Visual C++ 6 Unleashed

Visual C++ 6 Unleashed

By Mickey Williams and David Bennett

Serial Communications

Handling serial port I/O presents special problems because of the many different hardware-specific settings, the need for timeouts, and bidirectional asynchronous data transfer.

Parallel ports are a similar communications resource, and although they generally are used in more unidirectional applications (such as printers), they still must provide bidirectional asynchronous transfer.

The following sections discuss some of the aspects of serial data transfer.

Opening and Configuring Serial Ports

You can open a serial port device using the CreateFile() function by specifying a filename that refers to the specific port, such as COM1 or COM2.

When you open a serial port, it is opened automatically for exclusive access, so you should pass a zero for the CreateFile()'s third parameter and OPEN_EXISTING for the open mode (fifth parameter). You can add a combination of the special file mode flags to indicate overlapped I/O or any special buffering requirements, as normal.

If the serial port opens successfully, a Win32 file object handle is returned. Otherwise, INVALID_HANDLE_VALUE is returned. The following example opens the port named by m_strPort for overlapped I/O and doesn't perform any buffering:

m_hCommPort = CreateFile(m_strPort,GENERIC_READ | GENERIC_WRITE,
0, NULL, OPEN_EXISTING,
FILE_ATTRIBUTE_NORMAL | FILE_FLAG_OVERLAPPED |
FILE_FLAG_NO_BUFFERING,NULL);
if (m_hCommPort == INVALID_HANDLE_VALUE) return FALSE;

After you open a serial port, you must set the many flags required to configure the device. These flags are held in a device control block (DCB) structure. You can either fill in the entire DCB structure or use one of the helper functions to fill in some of the details. The GetCommState() function fills in a DCB structure with the current settings from the hardware, and you can use a corresponding SetCommState() function to specify the new settings from a DCB structure.

You can use BuildCommDCB() to set some (but not all) of the settings from a command string, as shown here:

"baud = 9600 parity = N data = 8 stop =1"

The following example turns off all flow control (such as XON/XOFF, CTS/RTS, and DSR/DTR) and sets the baud rate, data bits, and parity settings from the m_strBaud command string:

DCB dcb;
memset(&dcb,0,sizeof(dcb));
dcb.DCBlength=sizeof(dcb);
GetCommState(m_hCommPort,&dcb);
if (!BuildCommDCB((LPCTSTR)m_strBaud,&dcb))
{
    TRACE("Unable to build Comm Port config = '%s', err = %d\n",
(LPCTSTR)m_strBaud,GetLastError());
    return FALSE;
}

// Common settings
dcb.fOutxCtsFlow = FALSE;
dcb.fOutxDsrFlow = FALSE;
dcb.fDtrControl = DTR_CONTROL_DISABLE;
dcb.fDtrControl = FALSE;
dcb.fDsrSensitivity = FALSE;
dcb.fOutX = FALSE;
dcb.fInX = FALSE;
dcb.fNull = FALSE;
dcb.fRtsControl = RTS_CONTROL_DISABLE;
dcb.fAbortOnError = FALSE;
if (!SetCommState(m_hCommPort,&dcb))
{
    TRACE("Unable to set Comm Port config = '%s', err = %d\n",
(LPCTSTR)m_strBaud,GetLastError());
    return FALSE;
}

You also can find the default communication settings by calling the GetDefaultCommConfig() function, which fills a COMMCONFIG structure.
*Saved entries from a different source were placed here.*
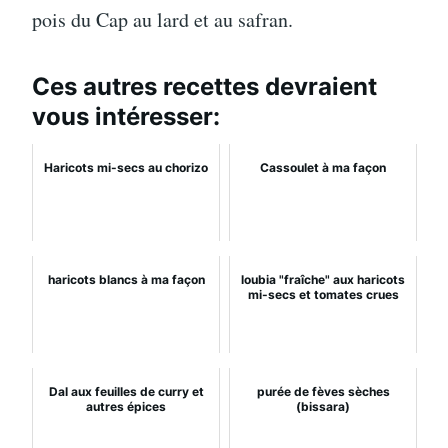
pois du Cap au lard et au safran.
Ces autres recettes devraient
vous intéresser:
Haricots mi-secs au chorizo
Cassoulet à ma façon
haricots blancs à ma façon
loubia "fraîche" aux haricots
mi-secs et tomates crues
Dal aux feuilles de curry et
purée de fèves sèches
autres épices
(bissara)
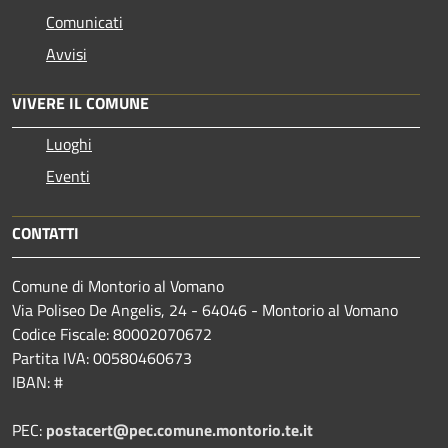
Comunicati
Avvisi
VIVERE IL COMUNE
Luoghi
Eventi
CONTATTI
Comune di Montorio al Vomano
Via Poliseo De Angelis, 24 - 64046 - Montorio al Vomano
Codice Fiscale: 80002070672
Partita IVA: 00580460673
IBAN: #
PEC:
postacert@pec.comune.montorio.te.it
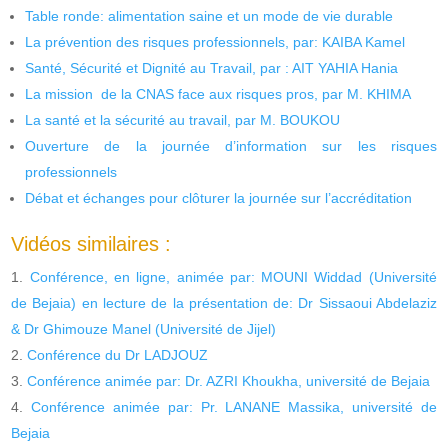
Table ronde: alimentation saine et un mode de vie durable
La prévention des risques professionnels, par: KAIBA Kamel
Santé, Sécurité et Dignité au Travail, par : AIT YAHIA Hania
La mission de la CNAS face aux risques pros, par M. KHIMA
La santé et la sécurité au travail, par M. BOUKOU
Ouverture de la journée d’information sur les risques
professionnels
Débat et échanges pour clôturer la journée sur l’accréditation
Vidéos similaires :
Conférence, en ligne, animée par: MOUNI Widdad (Université
de Bejaia) en lecture de la présentation de: Dr Sissaoui Abdelaziz
& Dr Ghimouze Manel (Université de Jijel)
Conférence du Dr LADJOUZ
Conférence animée par: Dr. AZRI Khoukha, université de Bejaia
Conférence animée par: Pr. LANANE Massika, université de
Bejaia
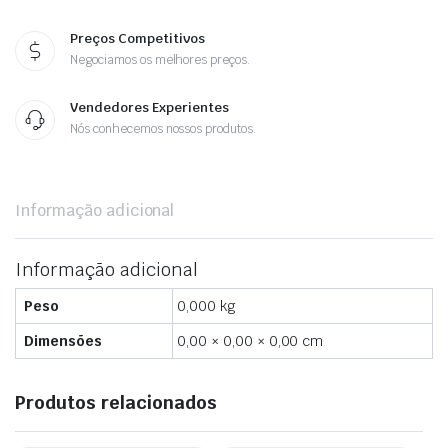
Preços Competitivos
Negociamos os melhores preços.
Vendedores Experientes
Nós conhecemos nossos produtos.
Informação adicional
Informação adicional
Peso
0,000 kg
Dimensões
0,00 × 0,00 × 0,00 cm
Produtos relacionados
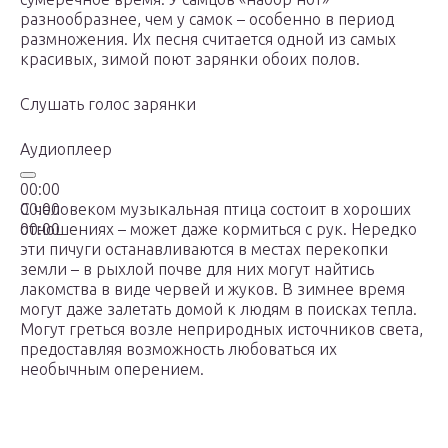
разнообразнее, чем у самок – особенно в период
размножения. Их песня считается одной из самых
красивых, зимой поют зарянки обоих полов.
Слушать голос зарянки
Аудиоплеер
00:00
00:00
С человеком музыкальная птица состоит в хороших
00:00
отношениях – может даже кормиться с рук. Нередко
эти пичуги останавливаются в местах перекопки
земли – в рыхлой почве для них могут найтись
лакомства в виде червей и жуков. В зимнее время
могут даже залетать домой к людям в поисках тепла.
Могут греться возле неприродных источников света,
предоставляя возможность любоваться их
необычным оперением.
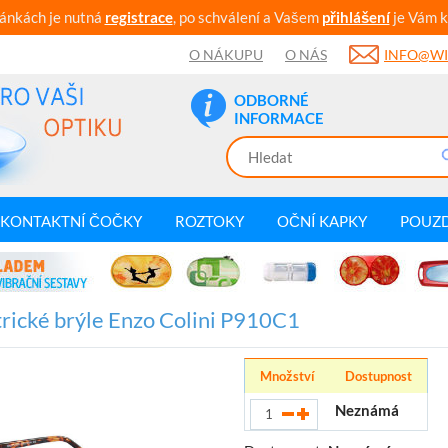
ránkách je nutná
registrace
, po schválení a Vašem
přihlášení
je Vám k
O NÁKUPU
O NÁS
INFO@WI
ODBORNÉ
INFORMACE
KONTAKTNÍ ČOČKY
ROZTOKY
OČNÍ KAPKY
POUZ
rické brýle Enzo Colini P910C1
Množství
Dostupnost
Neznámá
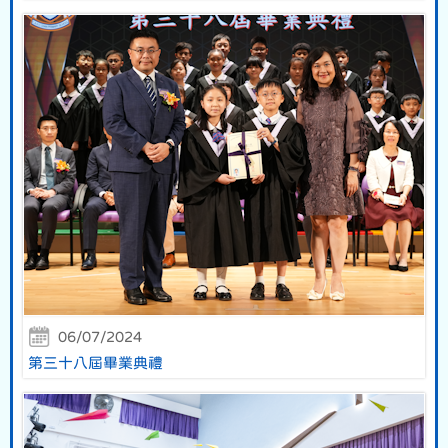
06/07/2024
第三十八屆畢業典禮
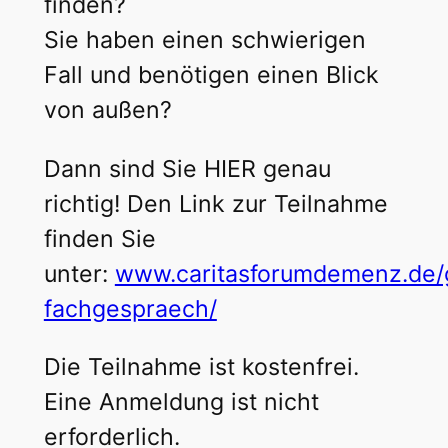
finden?
Sie haben einen schwierigen
Fall und benötigen einen Blick
von außen?
Dann sind Sie HIER genau
richtig! Den Link zur Teilnahme
finden Sie
unter:
www.caritasforumdemenz.de/g
fachgespraech/
Die Teilnahme ist kostenfrei.
Eine Anmeldung ist nicht
erforderlich.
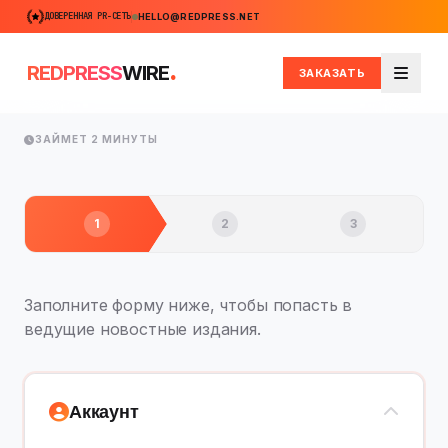
ДОВЕРЕННАЯ PR-СЕТЬ
HELLO@REDPRESS.NET
.
REDPRESS
WIRE
ЗАКАЗАТЬ
Меню
ЗАЙМЕТ 2 МИНУТЫ
1
2
3
Заполните форму ниже, чтобы попасть в
ведущие новостные издания.
Аккаунт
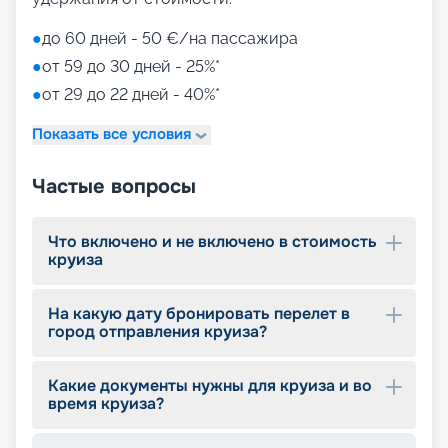
●
до 60 дней - 50 €/на пассажира
●
от 59 до 30 дней - 25%*
●
от 29 до 22 дней - 40%*
Показать все условия
Частые вопросы
Что включено и не включено в стоимость
круиза
На какую дату бронировать перелет в
город отправления круиза?
Какие документы нужны для круиза и во
время круиза?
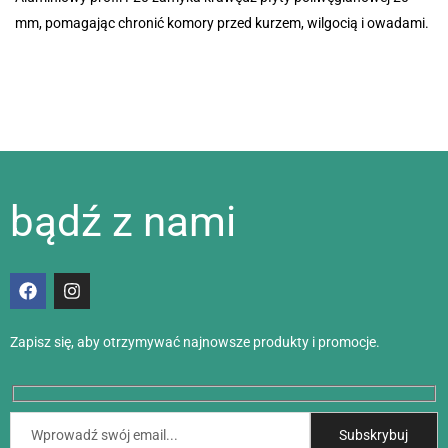
mm, pomagając chronić komory przed kurzem, wilgocią i owadami.
bądź z nami
Zapisz się, aby otrzymywać najnowsze produkty i promocje.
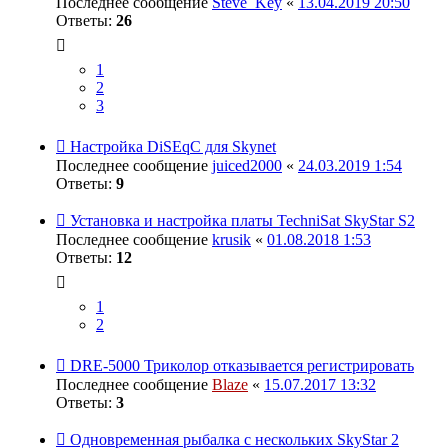
Последнее сообщение
Steve_Key
«
13.04.2019 20:50
Ответы:
26
1
2
3
Настройка DiSEqC для Skynet
Последнее сообщение
juiced2000
«
24.03.2019 1:54
Ответы:
9
Установка и настройка платы TechniSat SkyStar S2
Последнее сообщение
krusik
«
01.08.2018 1:53
Ответы:
12
1
2
DRE-5000 Триколор отказывается регистрировать
Последнее сообщение
Blaze
«
15.07.2017 13:32
Ответы:
3
Одновременная рыбалка с нескольких SkyStar 2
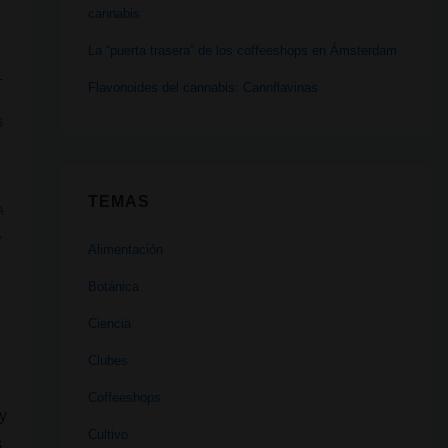
cannabis
La “puerta trasera” de los coffeeshops en Ámsterdam
Flavonoides del cannabis: Cannflavinas
S
,
TEMAS
A
,
Alimentación
Botánica
Ciencia
Clubes
Coffeeshops
y
Cultivo
s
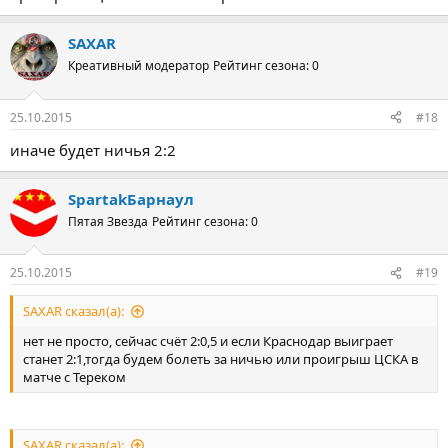
SAXAR
Креативный модератор
Рейтинг сезона: 0
25.10.2015
#18
иначе будет ничья 2:2
SpartakБарнаул
Пятая Звезда
Рейтинг сезона: 0
25.10.2015
#19
SAXAR сказал(а):
нет не просто, сейчас счёт 2:0,5 и если Краснодар выиграет
станет 2:1,тогда будем болеть за ничью или проигрыш ЦСКА в
матче с Тереком
SAXAR сказал(а):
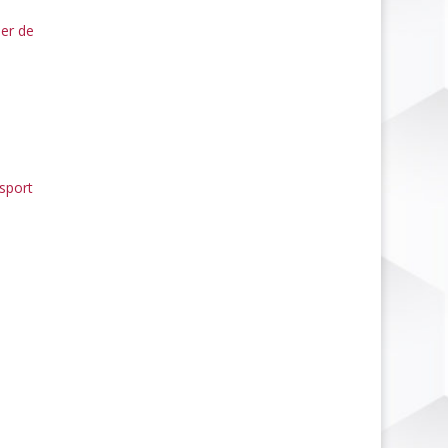
ier de
sport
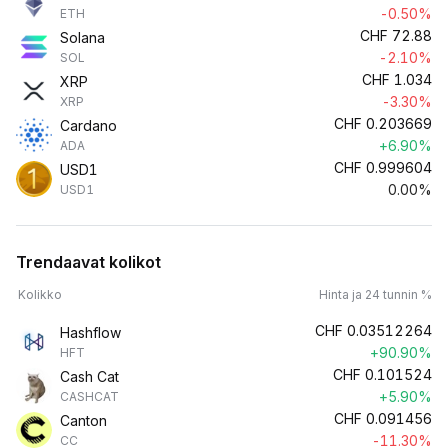
-0.50%
ETH
CHF
72.88
Solana
-2.10%
SOL
CHF
1.034
XRP
-3.30%
XRP
CHF
0.203669
Cardano
+6.90%
ADA
CHF
0.999604
USD1
0.00%
USD1
Trendaavat kolikot
Kolikko
Hinta ja 24 tunnin %
CHF
0.03512264
Hashflow
+90.90%
HFT
CHF
0.101524
Cash Cat
+5.90%
CASHCAT
CHF
0.091456
Canton
-11.30%
CC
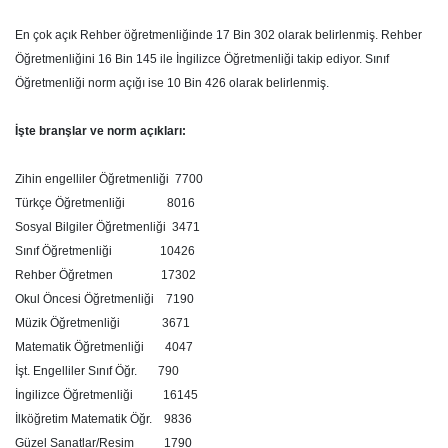
En çok açık Rehber öğretmenliğinde 17 Bin 302 olarak belirlenmiş. Rehber
Öğretmenliğini 16 Bin 145 ile İngilizce Öğretmenliği takip ediyor. Sınıf
Öğretmenliği norm açığı ise 10 Bin 426 olarak belirlenmiş.
İşte branşlar ve norm açıkları:
Zihin engelliler Öğretmenliği 7700
Türkçe Öğretmenliği 8016
Sosyal Bilgiler Öğretmenliği 3471
Sınıf Öğretmenliği 10426
Rehber Öğretmen 17302
Okul Öncesi Öğretmenliği 7190
Müzik Öğretmenliği 3671
Matematik Öğretmenliği 4047
İşt. Engelliler Sınıf Öğr. 790
İngilizce Öğretmenliği 16145
İlköğretim Matematik Öğr. 9836
Güzel Sanatlar/Resim 1790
This structure holds a DCB structure and a number of application-specific values. To change these settings, you can pass a COMMCONFIG structure with your customized settings to SetDefaultCommConfig().

Asynchronous Communications

After configuring the serial port, you can start transferring data via ReadFile() and WriteFile() functions. However, you should remember that if you haven't specified the FILE_FLAG_OVERLAPPED flag in the CreateFile() flags parameter, ReadFile() will block waiting for input. This probably is good if your program spawns another thread that specifically waits for incoming serial port characters, but not if you want to issue a ReadFile() and periodically check to see whether any characters have arrived.

If you have specified the FILE_FLAG_OVERLAPPED flag, however, you must provide pointers to OVERLAPPED structures for the read and write functions and handle the asynchronous I/O.

The following example demonstrates asynchronous overlapped I/O. This console application issues a read request and then writes a string with the current time to the console. It then waits for either five seconds or for completion of the read request. If five seconds pass with no received characters, the loop repeats and writes the time again. If a character is received, a string is printed in response.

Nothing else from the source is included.